» REQUIRED ACTION:
Output each record exactly. Leave none out.

++++ MATERIALS PROVIDED ++++

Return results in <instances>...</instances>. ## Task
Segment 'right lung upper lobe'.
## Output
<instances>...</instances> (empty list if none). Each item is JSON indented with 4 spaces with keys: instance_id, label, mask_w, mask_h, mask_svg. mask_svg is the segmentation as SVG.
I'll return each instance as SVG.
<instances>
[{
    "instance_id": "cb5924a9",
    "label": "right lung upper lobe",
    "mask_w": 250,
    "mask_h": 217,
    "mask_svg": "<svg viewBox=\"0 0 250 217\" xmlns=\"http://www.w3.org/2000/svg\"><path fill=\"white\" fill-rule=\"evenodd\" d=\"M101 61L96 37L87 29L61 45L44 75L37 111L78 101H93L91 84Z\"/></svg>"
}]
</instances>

++++

» RESULT OF THE TASK:
Return results in <instances>...</instances>. ## Task
Segment 'right lung upper lobe'.
## Output
<instances>...</instances> (empty list if none). Each item is JSON indented with 4 spaces with keys: instance_id, label, mask_w, mask_h, mask_svg. mask_svg is the segmentation as SVG.
I'll return each instance as SVG.
<instances>
[{
    "instance_id": "cb5924a9",
    "label": "right lung upper lobe",
    "mask_w": 250,
    "mask_h": 217,
    "mask_svg": "<svg viewBox=\"0 0 250 217\" xmlns=\"http://www.w3.org/2000/svg\"><path fill=\"white\" fill-rule=\"evenodd\" d=\"M101 61L96 37L87 29L61 45L44 75L37 111L78 101H93L91 84Z\"/></svg>"
}]
</instances>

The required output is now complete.